## WHAT IS BEING ASKED
What is needed is an exact copy of every entry below, with the pictures left out.

(Screenshot grounding data)

= = = = = = =

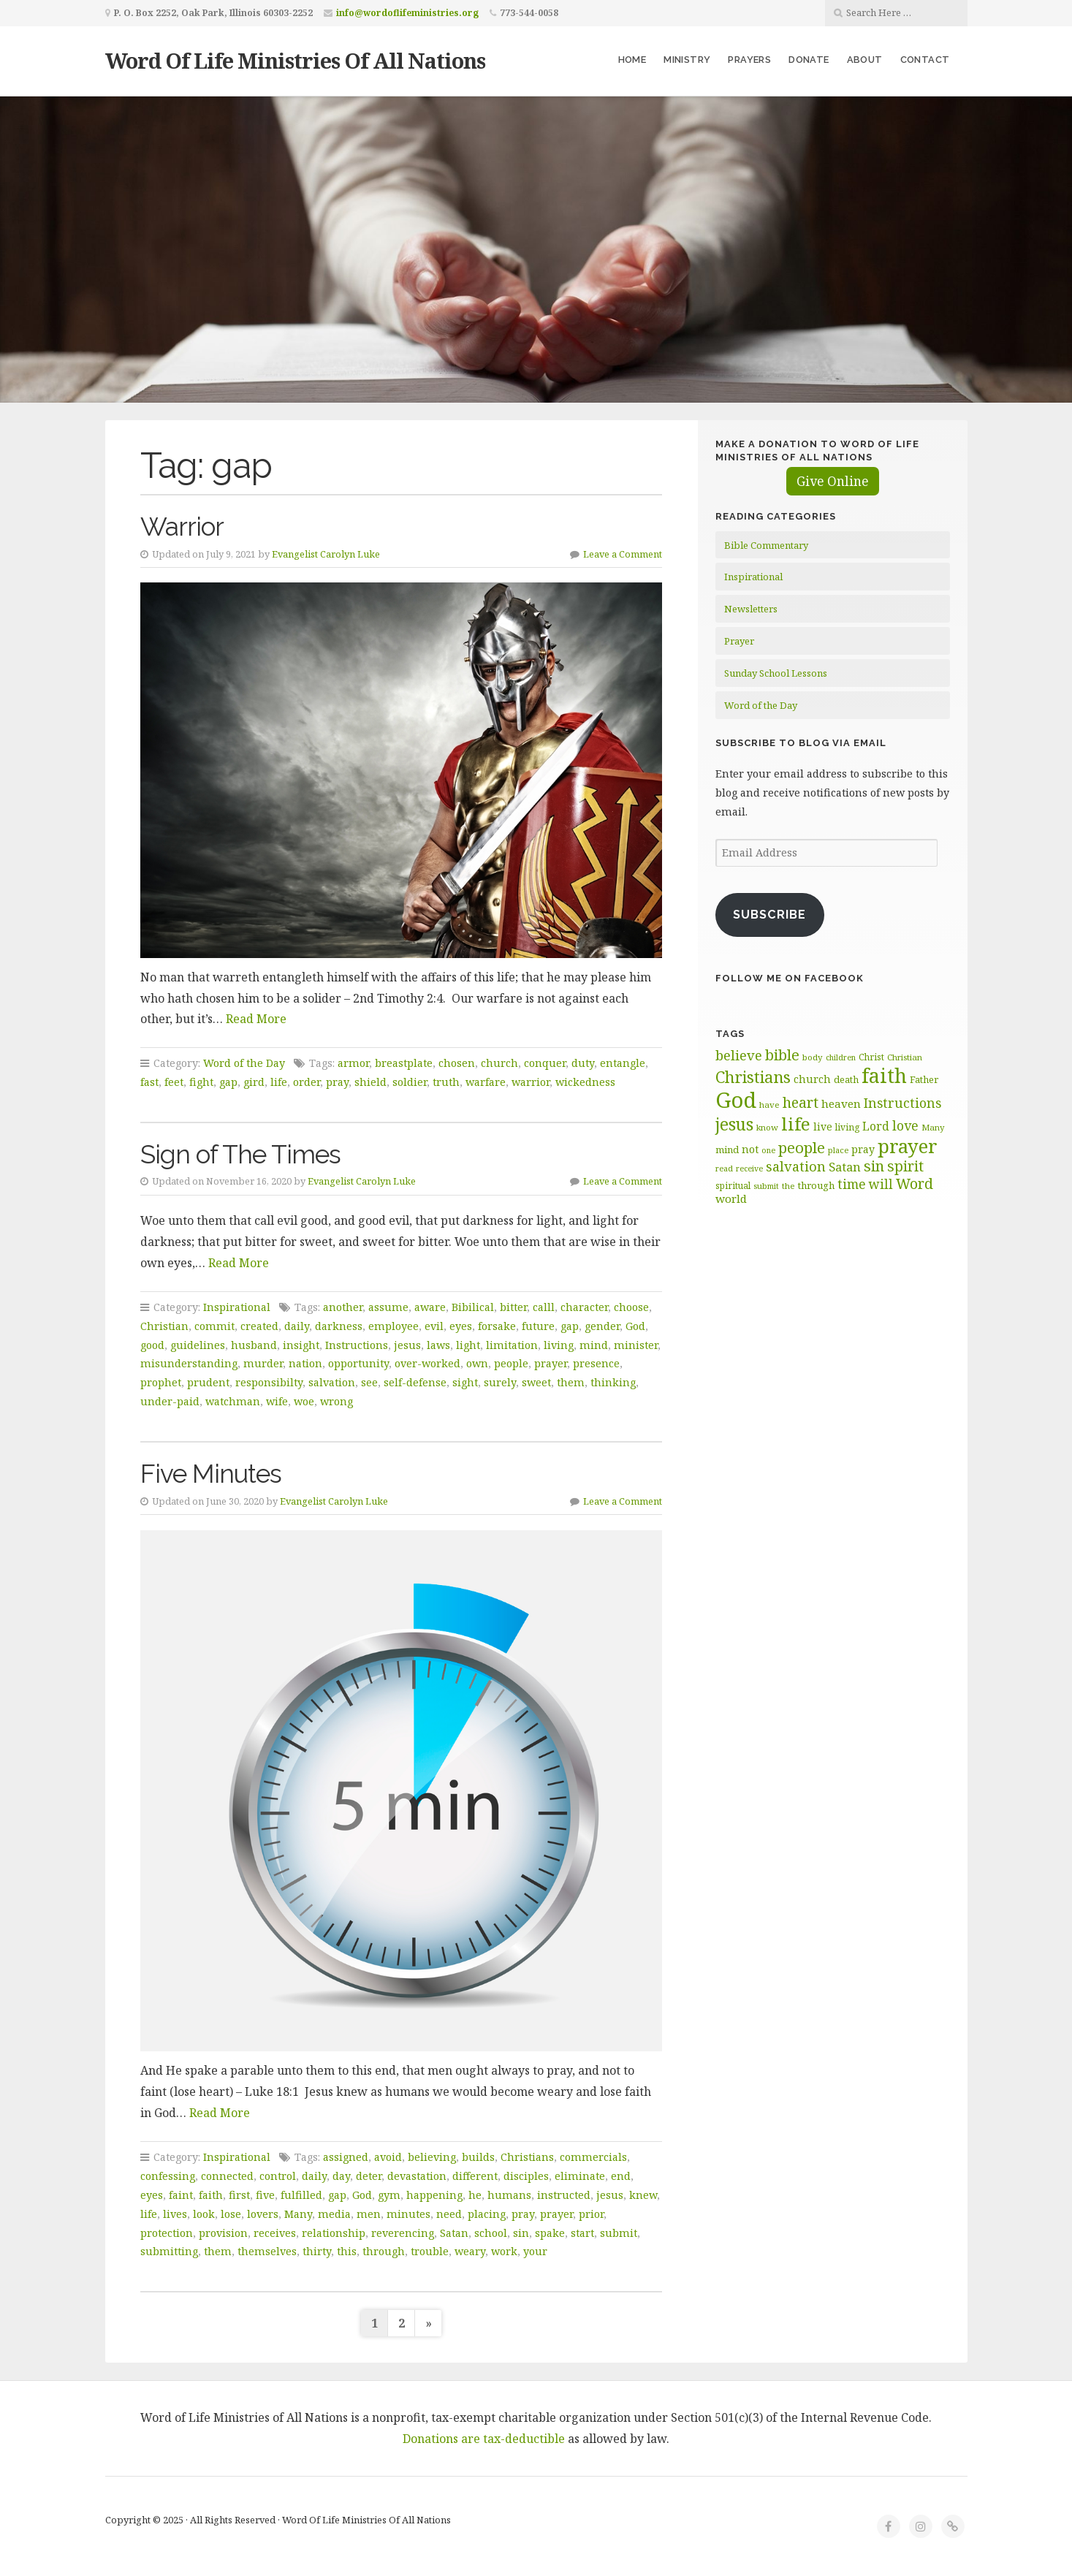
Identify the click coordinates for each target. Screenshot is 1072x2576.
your (535, 2251)
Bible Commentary (766, 545)
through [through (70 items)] (816, 1185)
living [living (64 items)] (847, 1127)
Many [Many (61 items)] (933, 1127)
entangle (622, 1063)
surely (500, 1382)
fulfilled (301, 2195)
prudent (208, 1382)
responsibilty (269, 1382)
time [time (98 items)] (851, 1184)
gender (602, 1326)
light (468, 1345)
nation (305, 1363)
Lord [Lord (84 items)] (875, 1126)
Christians (527, 2157)
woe (304, 1401)
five (265, 2195)
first (239, 2195)
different (475, 2176)
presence (596, 1363)
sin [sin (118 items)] (874, 1166)
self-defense (415, 1382)
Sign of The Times (240, 1154)
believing (432, 2157)
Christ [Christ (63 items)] (871, 1057)
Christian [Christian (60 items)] (904, 1057)
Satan (454, 2233)
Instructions (356, 1345)
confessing (167, 2176)
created (259, 1326)
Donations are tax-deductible (484, 2439)
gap (228, 1082)
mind (593, 1345)
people (511, 1363)
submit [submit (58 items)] (766, 1185)
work (504, 2251)
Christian (164, 1326)
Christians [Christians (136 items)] (753, 1076)
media (334, 2214)
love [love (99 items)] (905, 1125)
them (571, 1382)
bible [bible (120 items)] (782, 1055)
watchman (232, 1401)
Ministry (687, 59)
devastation (416, 2176)
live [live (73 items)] (822, 1126)
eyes (460, 1326)
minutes (408, 2214)
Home (632, 59)
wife (277, 1401)
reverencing (402, 2233)
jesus (407, 1345)
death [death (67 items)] (846, 1079)
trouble (430, 2251)
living (559, 1345)
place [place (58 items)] (838, 1149)
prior (591, 2214)
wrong (336, 1401)
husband (254, 1345)
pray (337, 1082)
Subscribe (769, 915)
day (341, 2176)
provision (223, 2233)
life (278, 1082)
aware (430, 1307)
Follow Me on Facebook (789, 978)
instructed (563, 2195)
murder (263, 1363)
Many (298, 2214)
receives (275, 2233)
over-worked (427, 1363)
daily (296, 1326)
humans (509, 2195)
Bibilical (473, 1307)
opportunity (358, 1363)
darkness (338, 1326)
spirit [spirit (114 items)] (905, 1166)
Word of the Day (244, 1063)
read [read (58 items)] (724, 1168)
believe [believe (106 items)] (738, 1055)
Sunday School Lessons (775, 673)
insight (301, 1345)
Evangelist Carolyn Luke (326, 554)
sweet (536, 1382)
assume (388, 1307)
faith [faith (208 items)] (884, 1075)
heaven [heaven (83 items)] (841, 1103)
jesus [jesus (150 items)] (734, 1124)
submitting (169, 2251)
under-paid (169, 1401)
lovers (262, 2214)
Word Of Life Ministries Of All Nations (295, 60)
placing (487, 2214)
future (538, 1326)
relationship (333, 2233)
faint (181, 2195)
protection (166, 2233)
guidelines (197, 1345)
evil (434, 1326)
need (449, 2214)
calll (544, 1307)
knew (643, 2195)
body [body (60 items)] (812, 1057)
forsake (497, 1326)
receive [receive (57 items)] (749, 1168)
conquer (545, 1063)
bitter (513, 1307)
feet (173, 1082)
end (621, 2176)
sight (465, 1382)
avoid (388, 2157)
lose (231, 2214)
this (347, 2251)
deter (368, 2176)
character (584, 1307)
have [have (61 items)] (769, 1104)
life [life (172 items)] (795, 1124)
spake (550, 2233)
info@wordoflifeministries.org (407, 13)
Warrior (182, 527)
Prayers (749, 59)
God (635, 1326)
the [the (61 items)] (788, 1185)
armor (353, 1063)
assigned (345, 2157)
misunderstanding (188, 1363)
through (383, 2251)
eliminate (580, 2176)
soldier (409, 1082)
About (865, 59)
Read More (256, 1019)
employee (393, 1326)
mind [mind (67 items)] (727, 1149)
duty (582, 1063)
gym (389, 2195)
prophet (160, 1382)
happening (434, 2195)
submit (618, 2233)
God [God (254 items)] (735, 1099)
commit (214, 1326)
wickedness (585, 1082)
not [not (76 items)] (750, 1149)
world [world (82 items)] (731, 1198)
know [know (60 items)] (767, 1127)
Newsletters (751, 608)
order (306, 1082)
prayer (550, 1363)
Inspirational (236, 1307)
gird (254, 1082)
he (475, 2195)
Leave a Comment (622, 554)
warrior (531, 1082)
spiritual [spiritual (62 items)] (732, 1185)
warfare (485, 1082)
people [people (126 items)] (801, 1147)
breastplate (404, 1063)
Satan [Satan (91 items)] (845, 1166)
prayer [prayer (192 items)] (908, 1146)
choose (631, 1307)
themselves (267, 2251)
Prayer (739, 640)
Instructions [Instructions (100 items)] (902, 1103)
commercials (593, 2157)
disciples (526, 2176)
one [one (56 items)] (768, 1150)
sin (521, 2233)
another (342, 1307)
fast (149, 1082)
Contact (925, 59)
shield (370, 1082)
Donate (808, 59)
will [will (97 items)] (881, 1184)
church (499, 1063)
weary (470, 2251)
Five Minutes (210, 1474)
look (204, 2214)
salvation (331, 1382)
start (582, 2233)
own (477, 1363)
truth (446, 1082)
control (277, 2176)
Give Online (833, 481)
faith (211, 2195)
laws (438, 1345)
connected (227, 2176)
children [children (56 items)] (841, 1057)
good (152, 1345)
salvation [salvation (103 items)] (796, 1166)
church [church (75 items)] (812, 1079)
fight (201, 1082)
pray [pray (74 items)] (863, 1149)
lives (175, 2214)
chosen (456, 1063)
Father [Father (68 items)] (924, 1079)
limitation (512, 1345)
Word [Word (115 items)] (914, 1183)
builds (478, 2157)
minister (636, 1345)
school (490, 2233)
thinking (613, 1382)
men (369, 2214)
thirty (317, 2251)
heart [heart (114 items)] (800, 1102)
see (369, 1382)
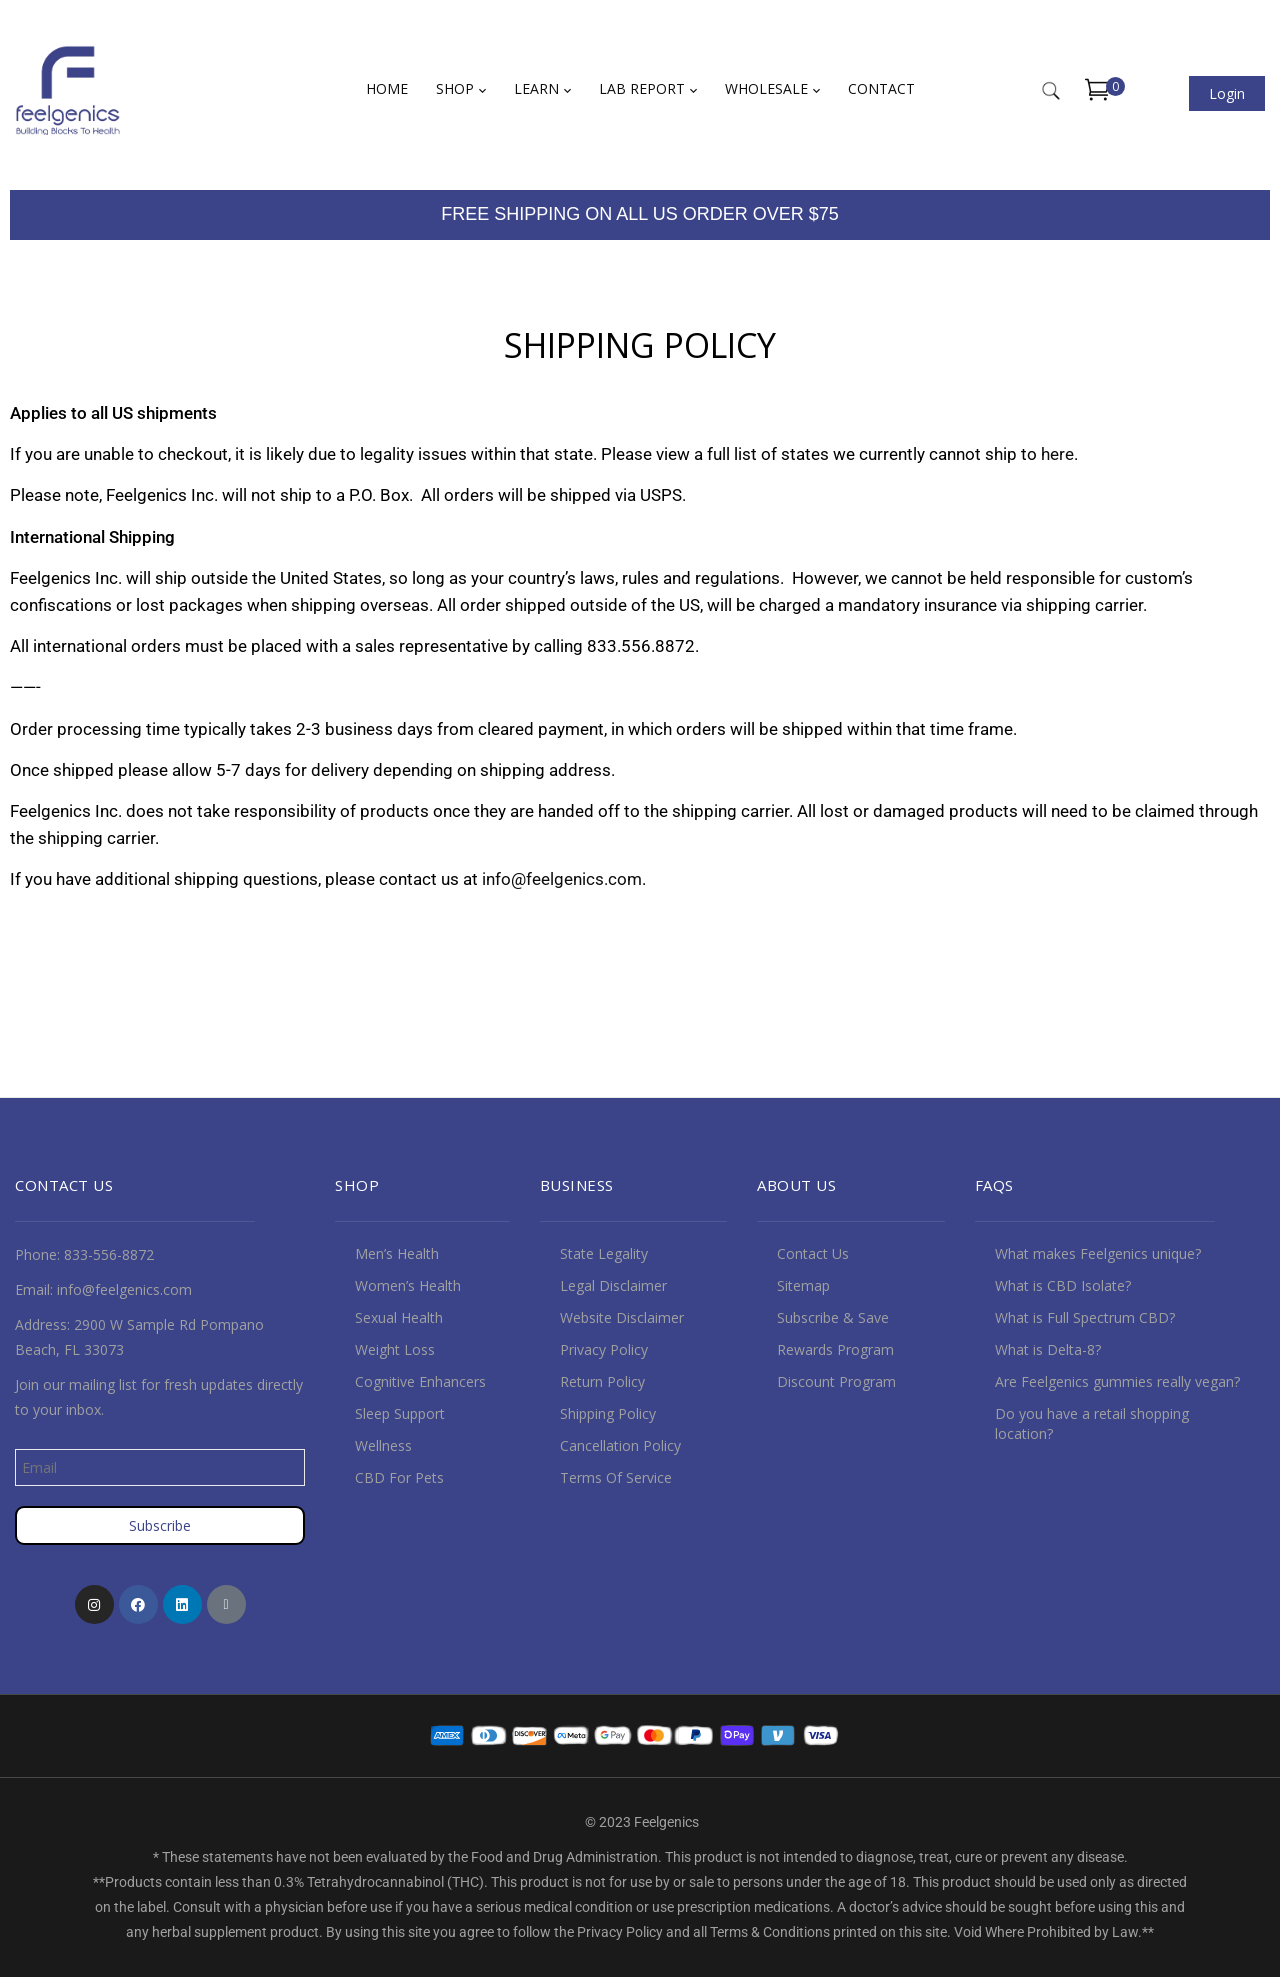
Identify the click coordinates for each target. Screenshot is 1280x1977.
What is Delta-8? (1048, 1349)
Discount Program (836, 1381)
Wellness (383, 1445)
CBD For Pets (399, 1477)
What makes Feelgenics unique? (1098, 1253)
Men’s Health (397, 1253)
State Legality (604, 1253)
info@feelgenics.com (562, 879)
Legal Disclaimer (613, 1285)
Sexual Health (399, 1317)
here (1057, 454)
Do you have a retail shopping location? (1092, 1423)
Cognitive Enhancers (420, 1381)
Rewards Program (835, 1349)
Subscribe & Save (833, 1317)
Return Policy (602, 1381)
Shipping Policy (608, 1413)
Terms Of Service (616, 1477)
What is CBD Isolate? (1063, 1285)
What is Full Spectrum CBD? (1085, 1317)
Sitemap (803, 1285)
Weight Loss (395, 1349)
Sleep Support (400, 1413)
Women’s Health (408, 1285)
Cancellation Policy (620, 1445)
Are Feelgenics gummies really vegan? (1117, 1381)
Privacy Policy (604, 1349)
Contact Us (813, 1253)
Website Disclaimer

= = = = = = =

## WRITTEN RESPONSE
Identify the click coordinates for each target. Screenshot is 1072x2576.
your (535, 2251)
Bible Commentary (766, 545)
through [through (70 items)] (816, 1185)
living [living (64 items)] (847, 1127)
Many [Many (61 items)] (933, 1127)
entangle (622, 1063)
surely (500, 1382)
fulfilled (301, 2195)
prudent (208, 1382)
responsibilty (269, 1382)
time [time (98 items)] (851, 1184)
gender (602, 1326)
light (468, 1345)
nation (305, 1363)
Lord [Lord (84 items)] (875, 1126)
Christians (527, 2157)
woe (304, 1401)
five (265, 2195)
first (239, 2195)
different (475, 2176)
presence (596, 1363)
sin [sin (118 items)] (874, 1166)
self-defense (415, 1382)
Sign of The Times (240, 1154)
believing (432, 2157)
Christ [Christ (63 items)] (871, 1057)
Christian [Christian (60 items)] (904, 1057)
Satan (454, 2233)
Instructions (356, 1345)
confessing (167, 2176)
created (259, 1326)
Donations are tax-deductible (484, 2439)
gap (228, 1082)
mind (593, 1345)
people (511, 1363)
submit [submit (58 items)] (766, 1185)
work (504, 2251)
Christian (164, 1326)
Christians [Christians (136 items)] (753, 1076)
media (334, 2214)
love [love (99 items)] (905, 1125)
them (571, 1382)
bible [bible (120 items)] (782, 1055)
watchman (232, 1401)
Ministry (687, 59)
devastation (416, 2176)
live [live (73 items)] (822, 1126)
eyes (460, 1326)
minutes (408, 2214)
Home (632, 59)
wife (277, 1401)
reverencing (402, 2233)
jesus (407, 1345)
death [death (67 items)] (846, 1079)
trouble (430, 2251)
living (559, 1345)
place [place (58 items)] (838, 1149)
prior (591, 2214)
wrong (336, 1401)
husband (254, 1345)
pray (337, 1082)
Subscribe (769, 915)
day (341, 2176)
provision (223, 2233)
life (278, 1082)
aware (430, 1307)
Follow Me on Facebook (789, 978)
instructed (563, 2195)
murder (263, 1363)
Many (298, 2214)
receives (275, 2233)
over-worked (427, 1363)
daily (296, 1326)
humans (509, 2195)
Bibilical (473, 1307)
opportunity (358, 1363)
darkness (338, 1326)
spirit [spirit (114 items)] (905, 1166)
Word of the Day (244, 1063)
read [read (58 items)] (724, 1168)
believe [believe (106 items)] (738, 1055)
Sunday School Lessons (775, 673)
insight (301, 1345)
Evangelist Carolyn Luke (326, 554)
sweet (536, 1382)
assume (388, 1307)
faith [faith (208 items)] (884, 1075)
heaven [heaven (83 items)] (841, 1103)
jesus [jesus (150 items)] (734, 1124)
submitting (169, 2251)
under-paid (169, 1401)
lovers (262, 2214)
Word Of Life Ministries Of All Nations (295, 60)
placing (487, 2214)
future (538, 1326)
relationship (333, 2233)
faint (181, 2195)
protection (166, 2233)
guidelines (197, 1345)
evil (434, 1326)
need (449, 2214)
calll (544, 1307)
knew (643, 2195)
body [body (60 items)] (812, 1057)
forsake (497, 1326)
receive [receive (57 items)] (749, 1168)
conquer (545, 1063)
bitter (513, 1307)
feet (173, 1082)
end (621, 2176)
sight (465, 1382)
avoid (388, 2157)
lose (231, 2214)
this (347, 2251)
deter (368, 2176)
character (584, 1307)
have [have (61 items)] (769, 1104)
life [life (172 items)] (795, 1124)
spake (550, 2233)
info@wordoflifeministries.org (407, 13)
Warrior (182, 527)
Prayers (749, 59)
God (635, 1326)
the [the (61 items)] (788, 1185)
armor (353, 1063)
assigned (345, 2157)
misunderstanding (188, 1363)
through (383, 2251)
eliminate (580, 2176)
soldier (409, 1082)
About (865, 59)
Read More (256, 1019)
employee (393, 1326)
mind [mind (67 items)] (727, 1149)
duty (582, 1063)
gym (389, 2195)
prophet (160, 1382)
happening (434, 2195)
submit (618, 2233)
God [God (254 items)] (735, 1099)
commit (214, 1326)
wickedness (585, 1082)
not [not (76 items)] (750, 1149)
world [world (82 items)] (731, 1198)
know [know (60 items)] (767, 1127)
Newsletters (751, 608)
order (306, 1082)
prayer (550, 1363)
Inspirational (236, 1307)
gird (254, 1082)
he (475, 2195)
Leave a Comment (622, 554)
warrior (531, 1082)
spiritual [spiritual (62 items)] (732, 1185)
warfare (485, 1082)
people [people (126 items)] (801, 1147)
breastplate (404, 1063)
Satan [Satan (91 items)] (845, 1166)
prayer [prayer (192 items)] (908, 1146)
choose (631, 1307)
themselves (267, 2251)
Prayer (739, 640)
Instructions [Instructions (100 items)] (902, 1103)
commercials (593, 2157)
disciples (526, 2176)
one [one (56 items)] (768, 1150)
sin (521, 2233)
another (342, 1307)
fast (149, 1082)
Contact (925, 59)
shield (370, 1082)
Donate (808, 59)
will [will (97 items)] (881, 1184)
church (499, 1063)
weary (470, 2251)
Five Minutes (210, 1474)
look (204, 2214)
salvation (331, 1382)
start (582, 2233)
own (477, 1363)
truth (446, 1082)
control (277, 2176)
Give Online (833, 481)
faith (211, 2195)
laws (438, 1345)
connected (227, 2176)
children [children (56 items)] (841, 1057)
good (152, 1345)
salvation [salvation (103 items)] (796, 1166)
church [church (75 items)] (812, 1079)
fight (201, 1082)
pray [pray (74 items)] (863, 1149)
lives (175, 2214)
chosen (456, 1063)
Father [Father (68 items)] (924, 1079)
limitation (512, 1345)
Word [Word (115 items)] (914, 1183)
builds (478, 2157)
minister (636, 1345)
school (490, 2233)
thinking (613, 1382)
men (369, 2214)
thirty (317, 2251)
heart [heart (114 items)] (800, 1102)
see (369, 1382)
Identify the click coordinates for each target. Screenshot is 1280x1977.
What is Delta-8? (1048, 1349)
Discount Program (836, 1381)
Wellness (383, 1445)
CBD For Pets (399, 1477)
What makes Feelgenics unique? (1098, 1253)
Men’s Health (397, 1253)
State Legality (604, 1253)
info@feelgenics.com (562, 879)
Legal Disclaimer (613, 1285)
Sexual Health (399, 1317)
here (1057, 454)
Do you have a retail shopping location? (1092, 1423)
Cognitive Enhancers (420, 1381)
Rewards Program (835, 1349)
Subscribe & Save (833, 1317)
Return Policy (602, 1381)
Shipping Policy (608, 1413)
Terms Of Service (616, 1477)
What is CBD Isolate? (1063, 1285)
What is Full Spectrum CBD? (1085, 1317)
Sitemap (803, 1285)
Weight Loss (395, 1349)
Sleep Support (400, 1413)
Women’s Health (408, 1285)
Cancellation Policy (620, 1445)
Are Feelgenics gummies really vegan? (1117, 1381)
Privacy Policy (604, 1349)
Contact Us (813, 1253)
Website Disclaimer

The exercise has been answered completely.